という図式が出来上がった。ちなみに我がシェアハウスには韓国人もいるが、彼の部屋だけトイレがついているので彼は公共のトイレは使用しないのだ。だから今回の件には最初から関わりがない。それにしてもイタリア人がそんな公共のトイレについてとやかく言うとは思わなかった。いや、イタリア人だからとかじゃなくて、全然シェアハウスにいないので。大学の交換留学生だかで、ずっと研究で外に出ていてたまに深夜に足音が聞こえる感じがするくらいで、そもそも1度しか顔を合わせたことがない。「お前いたんだ」くらいの感じなのだ。こちらからすれば。

 

そもそも3ヶ月前にイタリア人がやって来る前から僕とイギリス人はこのトイレットペーパーの芯案件について死闘を繰り広げてきた。それを急にやってきた新参者に「きれいにしようよ」とか言われても説得力がない。

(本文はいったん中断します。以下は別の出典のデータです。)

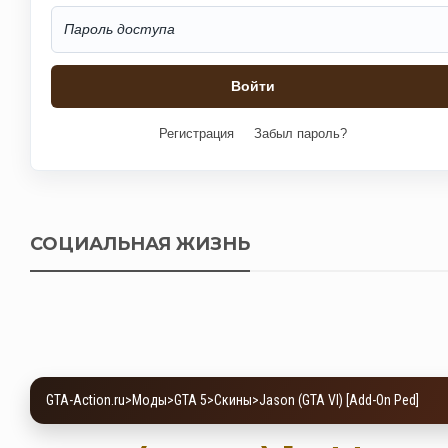
Регистрация
Забыл пароль?
СОЦИАЛЬНАЯ ЖИЗНЬ
GTA-Action.ru
>
Моды
>
GTA 5
>
Скины
>
Jason (GTA VI) [Add-On Ped]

例えるなら全然実家に近寄らない親不孝な息子がたまに実家に帰ったと思ったら「この家も汚いよなぁ。お袋もちゃんと掃除したほうがいいよ。」などと言い出したくらいの感じだ。つまり環境に口出しできるのは当事者だけなのだ。10代の意識高い系のボランティア学生がエルサレムの真ん中で「争いはよくないよ!」と叫ぶようなものだ。イタリア人は意見を言う前に当事者としてこのシェアハウスに「参加」する必要があるのだ。

 

っていうか、「トイレはきれいにつかいましょう」(実際には英語で書いてあったがどう書いてあったかは失念した。)ってまさかとは思うけど僕も含まれてないよな?

だって僕はトイレットペーパーの芯に落書きをしただけだし。芯の増殖には加担していない。増やしたのはあいつ(イギリス人)だ。僕ではない。

あるいはイタリア人は「床に散らばったトイレットペーパーの芯」は許せるが、「床に散らばったトイレットペーパーの芯に書かれた無数の般若」は許せなかったのかもしれない。だとしたら僕にも責任があることになる。

でもあれだよー?単純に悪魔とか、鬼とか、死神とか、そういうマイナスイメージじゃなくてあえて般若にしたのはこう、日本の文化を提示しつつ問題解決を計ったわけで、般若っていう選択はかなりインテリジェンスなあれだったと思うよ?だめ?

 

僕の理屈で言えば「トイレットペーパーの芯を捨てないあいつが悪い。僕はそれに素敵な絵を描いてあげただけ」という言い分だったが、般若を用いることで景観を著しく損ねたのであれば僕もまた「トイレはきれいにつかいましょう」と叱られるべき一人なのかもしれない。